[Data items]
=== Begin Enclosure ===

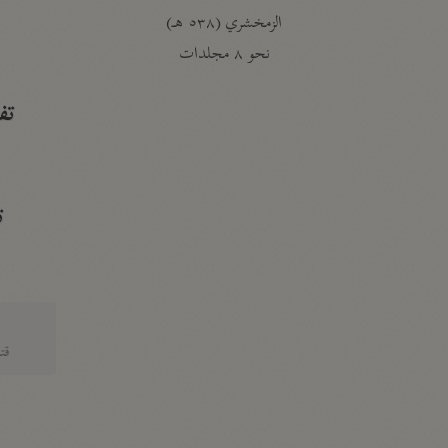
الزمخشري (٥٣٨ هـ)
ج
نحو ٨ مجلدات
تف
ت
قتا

=== End Enclosure ===
=== Begin Enclosure ===

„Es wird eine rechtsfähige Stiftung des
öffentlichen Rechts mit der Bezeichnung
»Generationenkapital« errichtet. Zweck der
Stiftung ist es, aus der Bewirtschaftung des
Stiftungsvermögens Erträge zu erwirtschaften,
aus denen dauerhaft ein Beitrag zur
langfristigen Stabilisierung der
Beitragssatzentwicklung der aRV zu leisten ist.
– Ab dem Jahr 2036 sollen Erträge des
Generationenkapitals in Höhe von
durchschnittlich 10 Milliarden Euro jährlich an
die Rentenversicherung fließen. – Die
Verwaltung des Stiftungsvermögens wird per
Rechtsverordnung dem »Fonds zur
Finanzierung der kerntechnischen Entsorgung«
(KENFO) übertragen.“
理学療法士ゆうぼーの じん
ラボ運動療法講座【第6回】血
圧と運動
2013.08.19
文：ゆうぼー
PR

=== End Enclosure ===

### Task directions
Every line above from the line with "aus denen dauerhaft ein Beitrag zur" to the line with "Verwaltung des Stiftungsvermögens wird per" is wanted, ends included; write them out exactly and add no other line.

### Your solution
aus denen dauerhaft ein Beitrag zur
langfristigen Stabilisierung der
Beitragssatzentwicklung der aRV zu leisten ist.
– Ab dem Jahr 2036 sollen Erträge des
Generationenkapitals in Höhe von
durchschnittlich 10 Milliarden Euro jährlich an
die Rentenversicherung fließen. – Die
Verwaltung des Stiftungsvermögens wird per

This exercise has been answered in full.